Die Brutsaison der Dünnschnabel-Walvögel liegt in der Zeit des Südsommers, von Oktober bis März. In ihrem Brutgebiet auf den Falkland-Inseln und anderen Inselgruppen am Rand des Südpolarmeeres bilden die Vögel Kolonien, die über mehrere Jahre mit denselben Paaren bestehen bleiben können. Sie graben entweder Gänge in weiche Bodenschichten oder beziehen geeignete Höhlen unter Steinen in felsigeren Teilen der Insel. In mehreren Fällen wurde beobachtet, dass beide Partner gemeinsam ein neues Nest bezogen, wenn ihr bisheriges Nest nicht mehr verfügbar war. Die Vögel erkennen ihren Partner sowohl am charakteristischen Geruch als auch an der Stimme. In der Paarungszeit hört man in der Kolonie zahlreiche Paare im Duett rufen, besonders in dunklen Nächten ist auch der Himmel voller rufender Vögel.

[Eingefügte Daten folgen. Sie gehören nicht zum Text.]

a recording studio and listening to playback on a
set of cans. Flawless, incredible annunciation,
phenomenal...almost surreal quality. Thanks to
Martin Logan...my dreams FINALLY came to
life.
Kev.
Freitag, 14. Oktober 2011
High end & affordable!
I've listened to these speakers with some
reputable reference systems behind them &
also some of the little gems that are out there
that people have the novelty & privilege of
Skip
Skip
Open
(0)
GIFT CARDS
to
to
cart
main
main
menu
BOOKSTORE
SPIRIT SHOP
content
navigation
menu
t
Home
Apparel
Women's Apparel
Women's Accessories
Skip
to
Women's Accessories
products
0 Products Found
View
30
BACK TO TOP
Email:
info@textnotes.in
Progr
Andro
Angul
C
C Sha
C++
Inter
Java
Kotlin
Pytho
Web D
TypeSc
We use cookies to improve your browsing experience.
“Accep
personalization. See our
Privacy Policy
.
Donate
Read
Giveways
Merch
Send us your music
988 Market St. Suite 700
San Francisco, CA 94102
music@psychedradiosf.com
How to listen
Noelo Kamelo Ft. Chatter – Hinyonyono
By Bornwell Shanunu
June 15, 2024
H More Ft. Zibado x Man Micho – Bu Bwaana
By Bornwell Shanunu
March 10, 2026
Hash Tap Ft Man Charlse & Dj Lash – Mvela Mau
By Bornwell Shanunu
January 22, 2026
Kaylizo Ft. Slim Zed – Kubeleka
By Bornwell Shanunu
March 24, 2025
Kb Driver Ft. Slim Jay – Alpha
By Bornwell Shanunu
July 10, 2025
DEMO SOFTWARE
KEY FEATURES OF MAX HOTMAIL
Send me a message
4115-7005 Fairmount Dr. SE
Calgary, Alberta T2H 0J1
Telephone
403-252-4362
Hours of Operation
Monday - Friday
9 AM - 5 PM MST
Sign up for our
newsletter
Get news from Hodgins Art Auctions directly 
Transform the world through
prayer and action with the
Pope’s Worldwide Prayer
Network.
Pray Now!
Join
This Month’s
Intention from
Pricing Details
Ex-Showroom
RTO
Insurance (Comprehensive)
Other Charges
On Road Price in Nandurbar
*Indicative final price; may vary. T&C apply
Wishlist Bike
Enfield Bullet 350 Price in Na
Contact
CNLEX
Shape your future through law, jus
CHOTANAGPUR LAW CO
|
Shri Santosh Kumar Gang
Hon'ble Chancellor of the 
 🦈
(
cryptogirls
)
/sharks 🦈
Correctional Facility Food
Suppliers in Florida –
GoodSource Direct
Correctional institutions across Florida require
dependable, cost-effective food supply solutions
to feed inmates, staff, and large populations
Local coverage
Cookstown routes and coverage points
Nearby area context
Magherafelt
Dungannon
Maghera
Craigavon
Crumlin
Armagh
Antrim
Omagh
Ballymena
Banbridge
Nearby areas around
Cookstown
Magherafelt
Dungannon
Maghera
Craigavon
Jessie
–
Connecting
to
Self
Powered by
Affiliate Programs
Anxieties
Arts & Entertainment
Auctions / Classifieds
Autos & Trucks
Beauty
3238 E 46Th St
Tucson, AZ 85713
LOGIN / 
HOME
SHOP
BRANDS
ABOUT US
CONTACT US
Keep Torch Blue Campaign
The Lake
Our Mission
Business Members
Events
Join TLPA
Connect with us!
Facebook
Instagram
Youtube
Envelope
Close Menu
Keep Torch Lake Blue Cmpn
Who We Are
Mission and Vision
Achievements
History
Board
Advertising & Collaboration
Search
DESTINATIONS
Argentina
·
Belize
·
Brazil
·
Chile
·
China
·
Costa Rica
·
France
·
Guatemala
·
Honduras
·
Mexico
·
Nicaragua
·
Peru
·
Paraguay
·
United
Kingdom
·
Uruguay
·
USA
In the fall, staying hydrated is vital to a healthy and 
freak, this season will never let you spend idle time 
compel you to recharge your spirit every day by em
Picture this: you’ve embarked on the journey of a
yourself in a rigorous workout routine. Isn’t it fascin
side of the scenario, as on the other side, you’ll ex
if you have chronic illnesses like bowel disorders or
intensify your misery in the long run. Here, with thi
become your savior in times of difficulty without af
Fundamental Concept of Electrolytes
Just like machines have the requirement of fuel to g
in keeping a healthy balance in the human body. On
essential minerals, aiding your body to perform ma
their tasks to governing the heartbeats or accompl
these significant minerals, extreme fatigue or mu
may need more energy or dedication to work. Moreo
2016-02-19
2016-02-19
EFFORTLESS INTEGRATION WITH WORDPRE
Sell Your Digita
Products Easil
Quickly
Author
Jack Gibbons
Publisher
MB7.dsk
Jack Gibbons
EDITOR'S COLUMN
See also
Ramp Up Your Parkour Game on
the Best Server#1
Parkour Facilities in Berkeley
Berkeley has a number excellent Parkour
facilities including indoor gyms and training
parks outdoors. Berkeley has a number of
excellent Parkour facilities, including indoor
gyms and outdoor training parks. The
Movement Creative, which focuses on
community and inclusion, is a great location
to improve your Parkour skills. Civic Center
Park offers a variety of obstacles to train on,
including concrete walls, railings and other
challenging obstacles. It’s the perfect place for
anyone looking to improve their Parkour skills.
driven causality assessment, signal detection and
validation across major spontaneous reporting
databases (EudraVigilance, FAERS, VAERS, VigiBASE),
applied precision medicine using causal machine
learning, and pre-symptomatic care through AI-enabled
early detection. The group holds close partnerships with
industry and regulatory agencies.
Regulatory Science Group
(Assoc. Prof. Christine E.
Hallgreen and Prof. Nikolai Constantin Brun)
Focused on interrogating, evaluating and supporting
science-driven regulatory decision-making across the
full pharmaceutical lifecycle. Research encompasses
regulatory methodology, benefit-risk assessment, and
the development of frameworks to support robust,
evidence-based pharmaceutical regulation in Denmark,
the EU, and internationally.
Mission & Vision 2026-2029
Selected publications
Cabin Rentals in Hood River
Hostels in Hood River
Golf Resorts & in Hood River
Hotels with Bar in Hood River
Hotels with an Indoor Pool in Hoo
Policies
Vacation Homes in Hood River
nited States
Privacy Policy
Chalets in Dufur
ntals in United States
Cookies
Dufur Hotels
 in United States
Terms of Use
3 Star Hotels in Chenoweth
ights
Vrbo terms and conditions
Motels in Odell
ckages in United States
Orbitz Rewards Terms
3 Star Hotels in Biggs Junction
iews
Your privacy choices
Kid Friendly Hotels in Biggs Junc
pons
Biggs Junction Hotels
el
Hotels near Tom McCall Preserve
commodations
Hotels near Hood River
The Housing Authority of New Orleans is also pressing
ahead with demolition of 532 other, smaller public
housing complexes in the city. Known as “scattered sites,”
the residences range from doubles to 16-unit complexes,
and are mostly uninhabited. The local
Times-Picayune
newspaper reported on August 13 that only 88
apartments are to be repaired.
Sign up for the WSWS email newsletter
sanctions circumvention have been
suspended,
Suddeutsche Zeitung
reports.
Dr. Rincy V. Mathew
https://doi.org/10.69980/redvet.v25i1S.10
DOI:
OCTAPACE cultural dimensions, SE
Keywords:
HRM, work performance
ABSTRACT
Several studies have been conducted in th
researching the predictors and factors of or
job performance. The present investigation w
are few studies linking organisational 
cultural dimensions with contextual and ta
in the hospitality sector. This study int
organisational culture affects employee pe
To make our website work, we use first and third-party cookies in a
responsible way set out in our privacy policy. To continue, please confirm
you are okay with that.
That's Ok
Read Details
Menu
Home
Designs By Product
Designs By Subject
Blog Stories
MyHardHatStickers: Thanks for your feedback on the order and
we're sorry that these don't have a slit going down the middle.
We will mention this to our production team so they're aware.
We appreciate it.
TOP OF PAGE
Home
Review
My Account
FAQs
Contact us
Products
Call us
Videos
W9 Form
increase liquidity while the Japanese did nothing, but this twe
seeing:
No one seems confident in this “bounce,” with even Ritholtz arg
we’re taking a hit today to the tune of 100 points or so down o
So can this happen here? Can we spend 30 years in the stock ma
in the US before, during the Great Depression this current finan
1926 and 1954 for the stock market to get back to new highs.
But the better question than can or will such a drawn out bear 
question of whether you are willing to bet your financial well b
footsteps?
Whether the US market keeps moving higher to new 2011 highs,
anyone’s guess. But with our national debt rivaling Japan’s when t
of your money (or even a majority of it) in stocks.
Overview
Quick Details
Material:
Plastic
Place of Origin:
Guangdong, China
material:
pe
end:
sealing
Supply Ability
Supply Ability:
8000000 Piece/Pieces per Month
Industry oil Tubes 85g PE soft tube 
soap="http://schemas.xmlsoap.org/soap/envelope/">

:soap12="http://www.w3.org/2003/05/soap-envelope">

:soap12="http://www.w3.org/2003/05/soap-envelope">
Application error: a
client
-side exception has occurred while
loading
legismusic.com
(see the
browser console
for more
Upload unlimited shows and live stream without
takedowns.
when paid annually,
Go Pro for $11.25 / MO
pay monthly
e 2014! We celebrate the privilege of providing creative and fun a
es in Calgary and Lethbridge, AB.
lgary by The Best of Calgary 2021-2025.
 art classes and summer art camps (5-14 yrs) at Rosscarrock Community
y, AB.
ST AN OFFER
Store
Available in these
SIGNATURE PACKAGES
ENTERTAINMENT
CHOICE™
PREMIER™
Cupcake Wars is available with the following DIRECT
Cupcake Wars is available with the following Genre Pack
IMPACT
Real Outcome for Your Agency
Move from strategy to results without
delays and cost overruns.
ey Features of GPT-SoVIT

Zwischen Paarung und Eiablage im November wird die Insel für einige Zeit ruhig. Die Weibchen bleiben auf dem Meer um Reserven für das einzige, große Ei zu sammeln. Nach der Eiablage brüten beide Altvögel und wechseln sich dabei im Schnitt alle sieben Tage ab. Wenn sich der Partner verspätet, kann das Ei zeitweise verlassen werden. Der Embryo stirbt dabei nicht ab, sondern verlangsamt seine Entwicklung. Trotzdem kommt es in diesem Stadium zu vielen Fehlbruten, häufig ist die Nahrung in dieser Jahreszeit noch knapp. Nach dem Schlupf werden die Küken noch wenige Tage gehudert und danach tagsüber allein im Nest gelassen. Im Schnitt verbringen die Küken 52 Tage im Nest. Um zu erfassen, wie häufig die Küken dabei nachts von den Altvögeln versorgt werden, wurden die Altvögel im Brutgebiet mit Hilfe von Radiotelemetrie beobachtet. Die Nahrungsflüge der mit einem ein Gramm leichten Sender versehenen Altvögel dauerten von einem bis zu acht Tage. Dadurch entstehen charakteristische Wachstumskurven mit deutlichen Zu- und Abnahmen im Gewicht der Küken je nach Fütterung. Kurz vor dem Schub der Schwungfedern erreichen die Küken mit 35-40 Tagen ihr höchstes Gewicht, das in guten Jahren weit über dem der Altvögel liegt.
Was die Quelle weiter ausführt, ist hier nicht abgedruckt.